The museum is free admission, which is always a plus. There are audio tours you can rent, but we chose to wander by ourselves. It’s two four story buildings linked by a bridge, but you’ll never get lost because Korean museums almost always have arrows on the floors to tell you exactly which path to walk to see everything. There are thousands of items on display (including models of fish and some of the worst taxidermy I’ve ever seen) as well as a reptile house, fossil room, and aquarium.
My favorite part of the museum was the display of Korean mother-of-pearl handicrafts and other works of art made from shells and abalone. They were absolutely stunning to see in person. (I apologize in advance for being a reflection in every picture. Everything was behind glass, so I did the best I could.)
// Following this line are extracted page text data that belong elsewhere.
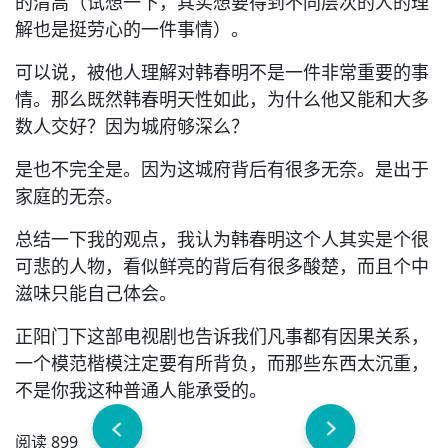
的清高（试想一下，其实想要得到不同层次的人的理
解也是挺劳心的一件事情）。
可以说，被他人理解对韩春明不是一件非常重要的事
情。那么既然韩春明天性如此，为什么他又能和大多
数人交好？因为城府够深么？
是也不完全是。因为这城府背后有很多无奈。是出于
家庭的无奈。
总结一下我的观点，我认为韩春明这个人其实是个很
可悲的人物，看似鲜亮的背后有很多酸楚，而且个中
滋味只能自己体会。
正阳门下这部电视剧也告诉我们凡事都有因果关系，
一个模范楷模注定要有所背负，而那些东西太沉重，
不是你我这种普通人能承受的。
阅读 899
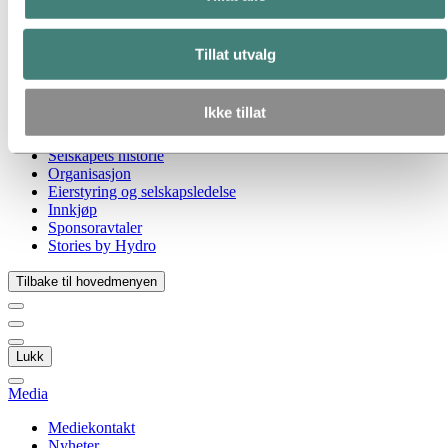
Gå til:
Om Hydro
Hydro 120 år
Hydro i Norge
Tillat utvalg
Dette er Hydro
Industrier som betyr noe
Våre formål og verdier
Ikke tillat
Vår strategi
Hydro-lokasjoner i Norge
Selskapets historie
Organisasjon
Eierstyring og selskapsledelse
Innkjøp
Sponsoravtaler
Stories by Hydro
Tilbake til hovedmenyen
Lukk
Media
Mediekontakt
Nyheter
One of my favorite things about Korea is how when you go to visit one place, you discover a ton of other little things of interest all around it. A prime example of this is what Cody and I discovered out behind the museum. Along with a “Dinosaur Park” (which, sadly, only featured one loney Iguanadon statue that I named Lonesome Iggy), there was a beautiful temple/burial memorial, a small amusement park, and a cable car that would take you to the top of the mountain to see the fortress city that has been restored.
It was too late in the day to take a ride up to the mountain fortress (the map made it look absolutely massive!), but we have plans to check it out soon. I’m definitley glad we made the decision to wander around outside the museum instead of just heading back to the subway and going home, or else we never would have know that those things were there. Have you ever found any hidden gems when you went exploring?